HD screenshot in headless Chrome and Firefox

Increase pixel density of screenshots via CLI and code
Published 2024-03-16 4 min read
HD screenshot in headless Chrome and Firefox

Let’s make some HD screenshots with headless browsers.

Why? Because depending on your system settings, the resulting screenshot might be pretty pixelated, and we want to do better than that.

The trick lies in increasing the resolution of the screenshot directly, rather than messing around with the window size. This approach ensures that you get a high-quality image without the need for post-processing or dealing with oversized browser windows that can be a hassle to manage and might not even capture the web page as intended.

Let’s look at how we can achieve high-quality screenshots from the command line or via code with Chrome or Firefox.

Chrome Headless Command Line

Getting high-resolution screenshots with Headless Chrome is straightforward:

chrome --headless --force-device-scale-factor=2 --screenshot https://devprogrammer.com

Here, --force-device-scale-factor is the key. It scales each pixel of the website by the specified factor. You can use floats and integers (0.5, 1.5, 2, 5), giving you flexibility in the level of detail for your screenshots.

By default, Chrome saves the screenshot as screenshot.png in the current working directory. Want a different name or location? Modify the --screenshot option:

chrome --headless --force-device-scale-factor=2 --screenshot=img.png https://devprogrammer.com

This command changes the default filename to img.png, helping you keep your screenshots organized.

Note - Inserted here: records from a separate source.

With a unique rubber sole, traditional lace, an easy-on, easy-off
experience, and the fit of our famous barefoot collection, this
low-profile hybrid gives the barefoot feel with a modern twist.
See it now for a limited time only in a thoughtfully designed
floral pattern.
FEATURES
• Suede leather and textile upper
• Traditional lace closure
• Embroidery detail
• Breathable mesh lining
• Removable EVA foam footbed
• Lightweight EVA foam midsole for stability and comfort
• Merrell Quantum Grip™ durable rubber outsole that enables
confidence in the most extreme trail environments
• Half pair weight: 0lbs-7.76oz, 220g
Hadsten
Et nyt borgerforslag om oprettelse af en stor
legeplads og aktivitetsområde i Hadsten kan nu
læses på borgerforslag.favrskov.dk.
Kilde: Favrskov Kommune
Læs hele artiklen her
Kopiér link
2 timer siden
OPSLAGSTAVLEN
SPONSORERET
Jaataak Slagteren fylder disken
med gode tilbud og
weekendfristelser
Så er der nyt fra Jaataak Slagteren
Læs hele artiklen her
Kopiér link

Programatic screenshot with Chrome Headless

Of course if you want to do this at scale programatic approach is much better. All major testing tools like Cypress or Selenium WebDriver and even browser interfaces like Ferrum support capturing screenshots.

If the underlying browser you use is Chrome, the key is to set the force-device-scale-factor in the browser settings before taking a screenshot.

Here’s the gist:

  1. Initialize your browser with specific options.
  2. Include force-device-scale-factor in those options.
  3. Take your screenshot as usual.

This method works across different tools because Chrome handles the scaling. It doesn’t matter if you’re using Cypress for testing or Selenium for scraping; the principle is the same.

Example with Selenium WebDriver

from selenium import webdriver

options = webdriver.ChromeOptions()
options.add_argument('--headless')
options.add_argument('--force-device-scale-factor=2')

driver = webdriver.Chrome(options=options)
driver.get('https://devprogrammer.com')
driver.save_screenshot('high_res_screenshot.png')
driver.quit()

This Python snippet uses Selenium WebDriver to launch headless Chrome. By setting --force-device-scale-factor=2, the screenshot resolution is doubled, capturing more page details.

Firefox

Firefox doesn’t have a direct command like Chrome for high-res screenshots. But it’s possible with code. Firefox has very similar option to Chrome, but it’s accessible via Firefox Profile. Selenium has convinient API that allows you to modify various preferences of browser’s profile.

Let’s look at the example in Python:

from selenium.webdriver.firefox.options import Options
from selenium.webdriver.firefox.firefox_profile import FirefoxProfile

options=Options()
firefox_profile = FirefoxProfile()
firefox_profile.set_preference('layout.css.devPixelsPerPx', '2.0')
options.profile = firefox_profile

driver = webdriver.Firefox(options=options)

and more elegant example in Ruby:

require 'selenium-webdriver'

options = Selenium::WebDriver::Firefox::Options.new
options.add_argument('--headless')
options.add_preference('layout.css.devPixelsPerPx', '2.0')

driver = Selenium::WebDriver.for(:firefox, options: options)

For Firefox, the key is adjusting layout.css.devPixelsPerPx to desired value, in our case to 2.0. This doubles the pixel density, sharpening your screenshots. After setting up your browser with these options, you’re ready to take high-definition screenshots, just like before:

driver.get('https://devprogrammer.com')
driver.get_screenshot_as_file('screenshot.png')

And that’s it! Whether you’re using Chrome or Firefox, command line or code, you now know how to capture web pages in high definition.